From an investors point of view (well my point of view anyway ): I would love to see stocks at reasonable value... which would require a considerable shakeout from present levels. A crash is one way of achieving that.

As a human being: No way! as per profithunters post... but also crashes destroy lots of peoples lives financially as well.

Cheers

PS My feelings are that the bear with strike at some point within the next few years.


----------



## westan (4 August 2004)

*Re: Do You want to see a market crash*

Hi guys

sorry i worded the heading very poorly , i wasn't really asking who wants to see the market crash, rather trying to say we would see a market crash with the above situation.  
Yes lets hope it never happens.

regards westan


----------



## stefan (4 August 2004)

*Re: Do You want to see a market crash*

It would appear to me that there are several other factors beside a terrorist strike that can easily tip the market into a free fall. Right now the whole thing looks rather unstable to me. I for one don't think that there is substantial proof for the market in the US to trade at the current levels. Even so it has come back down a bit, it is still way too high compared to what the economic data looks like. All we need is another Enron scandal and I'm sure there are many more lurking to be discovered. Because there is nothing much to support the current trading levels, there is only little needed to make it crash. 

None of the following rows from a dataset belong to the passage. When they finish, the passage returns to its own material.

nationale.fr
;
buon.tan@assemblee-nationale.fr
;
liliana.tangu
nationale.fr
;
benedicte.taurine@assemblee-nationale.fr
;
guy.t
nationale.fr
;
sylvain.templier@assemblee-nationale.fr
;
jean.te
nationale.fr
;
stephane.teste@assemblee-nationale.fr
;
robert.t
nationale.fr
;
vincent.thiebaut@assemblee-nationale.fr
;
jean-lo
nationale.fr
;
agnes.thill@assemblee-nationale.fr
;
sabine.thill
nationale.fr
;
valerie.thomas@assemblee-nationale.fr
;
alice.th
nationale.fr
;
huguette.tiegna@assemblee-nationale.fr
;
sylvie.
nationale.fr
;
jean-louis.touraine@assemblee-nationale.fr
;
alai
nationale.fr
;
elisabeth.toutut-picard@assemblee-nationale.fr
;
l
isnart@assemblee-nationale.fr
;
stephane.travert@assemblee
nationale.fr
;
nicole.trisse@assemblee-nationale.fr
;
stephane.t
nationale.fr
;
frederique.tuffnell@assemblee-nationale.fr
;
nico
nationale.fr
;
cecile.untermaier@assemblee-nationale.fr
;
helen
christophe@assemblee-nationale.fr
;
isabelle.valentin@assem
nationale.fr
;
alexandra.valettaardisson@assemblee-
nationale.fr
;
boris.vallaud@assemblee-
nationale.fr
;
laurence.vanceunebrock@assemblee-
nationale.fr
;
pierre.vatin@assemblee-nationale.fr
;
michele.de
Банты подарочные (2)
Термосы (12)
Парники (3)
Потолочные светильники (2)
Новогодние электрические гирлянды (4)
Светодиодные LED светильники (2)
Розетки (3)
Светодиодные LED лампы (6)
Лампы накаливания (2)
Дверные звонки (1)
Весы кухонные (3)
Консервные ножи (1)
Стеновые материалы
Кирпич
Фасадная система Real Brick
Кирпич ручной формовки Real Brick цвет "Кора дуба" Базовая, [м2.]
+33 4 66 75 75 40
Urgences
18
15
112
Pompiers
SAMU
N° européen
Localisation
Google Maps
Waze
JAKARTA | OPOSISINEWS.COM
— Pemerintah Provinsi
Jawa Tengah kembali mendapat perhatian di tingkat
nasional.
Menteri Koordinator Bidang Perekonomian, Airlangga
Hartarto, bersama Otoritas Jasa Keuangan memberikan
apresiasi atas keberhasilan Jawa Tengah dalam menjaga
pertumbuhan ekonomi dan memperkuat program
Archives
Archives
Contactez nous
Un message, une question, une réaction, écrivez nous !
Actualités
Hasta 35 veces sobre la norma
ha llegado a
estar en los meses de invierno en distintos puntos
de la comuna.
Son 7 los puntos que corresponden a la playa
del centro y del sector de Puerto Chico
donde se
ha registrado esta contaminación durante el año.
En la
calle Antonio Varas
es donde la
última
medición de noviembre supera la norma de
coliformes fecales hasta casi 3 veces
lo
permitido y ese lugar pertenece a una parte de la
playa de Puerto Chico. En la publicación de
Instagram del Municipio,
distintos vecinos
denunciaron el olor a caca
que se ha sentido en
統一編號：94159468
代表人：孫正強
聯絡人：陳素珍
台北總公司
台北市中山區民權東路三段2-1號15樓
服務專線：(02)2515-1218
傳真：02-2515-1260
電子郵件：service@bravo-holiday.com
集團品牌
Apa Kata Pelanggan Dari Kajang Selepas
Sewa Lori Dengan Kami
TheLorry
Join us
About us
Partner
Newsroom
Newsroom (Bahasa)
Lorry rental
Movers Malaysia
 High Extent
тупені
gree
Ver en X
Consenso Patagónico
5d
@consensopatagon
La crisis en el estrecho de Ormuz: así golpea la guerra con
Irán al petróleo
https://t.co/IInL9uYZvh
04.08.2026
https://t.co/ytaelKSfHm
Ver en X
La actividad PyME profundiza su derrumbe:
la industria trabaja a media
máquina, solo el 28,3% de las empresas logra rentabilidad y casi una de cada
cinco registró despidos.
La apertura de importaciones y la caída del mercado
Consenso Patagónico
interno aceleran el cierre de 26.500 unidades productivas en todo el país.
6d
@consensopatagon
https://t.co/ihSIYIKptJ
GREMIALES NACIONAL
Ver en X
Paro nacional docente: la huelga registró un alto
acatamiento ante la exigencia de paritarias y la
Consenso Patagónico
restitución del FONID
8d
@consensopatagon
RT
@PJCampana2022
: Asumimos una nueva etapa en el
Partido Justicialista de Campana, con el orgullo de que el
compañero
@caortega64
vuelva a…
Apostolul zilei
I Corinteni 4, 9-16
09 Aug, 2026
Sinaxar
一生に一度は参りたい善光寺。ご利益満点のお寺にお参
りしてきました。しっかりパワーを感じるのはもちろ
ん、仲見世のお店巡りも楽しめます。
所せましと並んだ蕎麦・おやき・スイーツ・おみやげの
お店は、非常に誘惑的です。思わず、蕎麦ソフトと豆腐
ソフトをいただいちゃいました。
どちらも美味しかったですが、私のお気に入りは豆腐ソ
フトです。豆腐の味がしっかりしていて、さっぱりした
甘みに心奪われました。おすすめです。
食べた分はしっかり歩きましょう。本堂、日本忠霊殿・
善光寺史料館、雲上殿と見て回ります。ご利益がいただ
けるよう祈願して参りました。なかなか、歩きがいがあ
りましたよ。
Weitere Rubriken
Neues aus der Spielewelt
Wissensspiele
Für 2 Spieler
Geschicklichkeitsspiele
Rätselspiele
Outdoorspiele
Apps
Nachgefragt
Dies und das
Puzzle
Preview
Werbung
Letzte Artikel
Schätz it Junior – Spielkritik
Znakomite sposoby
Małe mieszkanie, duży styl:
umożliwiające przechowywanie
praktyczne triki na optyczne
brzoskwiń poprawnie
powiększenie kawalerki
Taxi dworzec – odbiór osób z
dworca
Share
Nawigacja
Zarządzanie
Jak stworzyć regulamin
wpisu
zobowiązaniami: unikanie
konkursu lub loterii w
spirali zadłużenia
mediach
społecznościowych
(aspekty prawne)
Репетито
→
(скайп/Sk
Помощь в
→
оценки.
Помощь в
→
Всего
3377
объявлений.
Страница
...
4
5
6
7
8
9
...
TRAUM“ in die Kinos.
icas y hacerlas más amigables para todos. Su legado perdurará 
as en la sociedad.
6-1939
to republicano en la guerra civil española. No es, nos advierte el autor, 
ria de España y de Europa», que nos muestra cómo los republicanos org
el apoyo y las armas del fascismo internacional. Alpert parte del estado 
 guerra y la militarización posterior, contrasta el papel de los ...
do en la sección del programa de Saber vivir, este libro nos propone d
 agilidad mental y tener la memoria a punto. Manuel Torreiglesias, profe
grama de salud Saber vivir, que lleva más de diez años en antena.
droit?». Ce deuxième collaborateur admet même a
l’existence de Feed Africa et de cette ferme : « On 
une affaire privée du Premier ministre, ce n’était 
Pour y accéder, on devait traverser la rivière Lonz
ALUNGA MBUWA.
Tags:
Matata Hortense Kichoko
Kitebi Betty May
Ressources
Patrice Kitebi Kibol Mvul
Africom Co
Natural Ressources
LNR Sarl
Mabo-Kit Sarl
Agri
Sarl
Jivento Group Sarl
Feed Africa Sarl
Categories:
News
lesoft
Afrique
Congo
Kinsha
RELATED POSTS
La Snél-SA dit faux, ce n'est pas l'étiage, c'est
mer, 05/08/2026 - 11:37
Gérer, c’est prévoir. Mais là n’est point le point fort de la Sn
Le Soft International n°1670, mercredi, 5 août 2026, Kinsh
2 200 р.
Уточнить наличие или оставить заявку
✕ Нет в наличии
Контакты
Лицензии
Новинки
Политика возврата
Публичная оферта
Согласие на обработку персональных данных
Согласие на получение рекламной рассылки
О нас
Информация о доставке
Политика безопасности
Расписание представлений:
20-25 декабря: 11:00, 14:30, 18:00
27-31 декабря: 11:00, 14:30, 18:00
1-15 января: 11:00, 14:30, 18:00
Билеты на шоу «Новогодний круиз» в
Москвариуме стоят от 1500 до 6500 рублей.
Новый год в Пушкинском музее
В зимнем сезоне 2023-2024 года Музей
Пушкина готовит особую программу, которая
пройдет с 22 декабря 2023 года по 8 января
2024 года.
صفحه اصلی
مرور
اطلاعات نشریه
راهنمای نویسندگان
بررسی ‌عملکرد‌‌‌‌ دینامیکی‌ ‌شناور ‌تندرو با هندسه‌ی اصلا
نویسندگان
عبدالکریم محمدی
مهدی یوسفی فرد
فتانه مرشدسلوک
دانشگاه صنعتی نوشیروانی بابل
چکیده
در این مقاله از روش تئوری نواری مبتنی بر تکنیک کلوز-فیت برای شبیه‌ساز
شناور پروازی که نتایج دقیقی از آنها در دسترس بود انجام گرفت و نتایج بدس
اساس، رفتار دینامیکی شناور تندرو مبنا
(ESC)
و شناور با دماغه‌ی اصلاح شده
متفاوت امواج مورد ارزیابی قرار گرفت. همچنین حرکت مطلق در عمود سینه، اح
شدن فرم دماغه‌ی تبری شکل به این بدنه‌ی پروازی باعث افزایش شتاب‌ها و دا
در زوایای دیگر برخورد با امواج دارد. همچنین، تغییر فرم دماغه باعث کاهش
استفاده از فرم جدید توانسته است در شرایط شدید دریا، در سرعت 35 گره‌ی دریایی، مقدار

Just my 5 cents worth of thinking. 

Happy trading

Stefan


----------



## crocdee (4 August 2004)

*Re: Do You want to see a market crash*

hi all
to me we are now entering that dangerous period for either a fall or a good pullback in the market which primarily will be led by the US. US election in october , october is always a potential dangerous time, US debt continues to grow terrorist attacks a high risk. time now for me to start to look for exits keep the cash in the bank and put a bit into gold

regards croc


----------



## JetDollars (4 August 2004)

*Re: Do You want to see a market crash*

From what you guys are saying I better sit back and learn as much as I could. If I jump into the market now I probably will get burn.....

Learn...Learn...&amp;...Learning...


----------



## stefan (4 August 2004)

*Re: Do You want to see a market crash*

Jet,

Keep in mind that nobody has ever been able to predict what's going to happen...  : So you may buy now and get filthy rich tomorrow 

Anyway, I stick to my statement that the US market is unstable and if you look at the OZ market then this thing has gone up and up and up. The only market in the world that's currently at record highs. Makes me thinking. 

Happy trading


----------



## stefan (5 August 2004)

*Re: Do You want to see a market crash*



> Wall Street finished the Tuesday session lower on a surprise fall in consumer spending and further oil worries following comments by OPEC that production could not be increased.




That's exactly the stuff to make the markets nervous. It just shows how little there is to support the current levels. 

Happy trading

Stefan


----------



## stefan (8 August 2004)

*Re: Do You want to see a market crash*

Job growth figures in the US for July stuck at 32000 compared to an expected 200'000. We are certainly in for an interesting 2nd half of the year...

Happy trading

Stefan


----------



## jkool (9 August 2004)

*Re: Do You want to see a market crash*

Yeah US job figures are pretty shocking eh?

With all these troubles around one would wonder if there is a serious bull market on the horizon.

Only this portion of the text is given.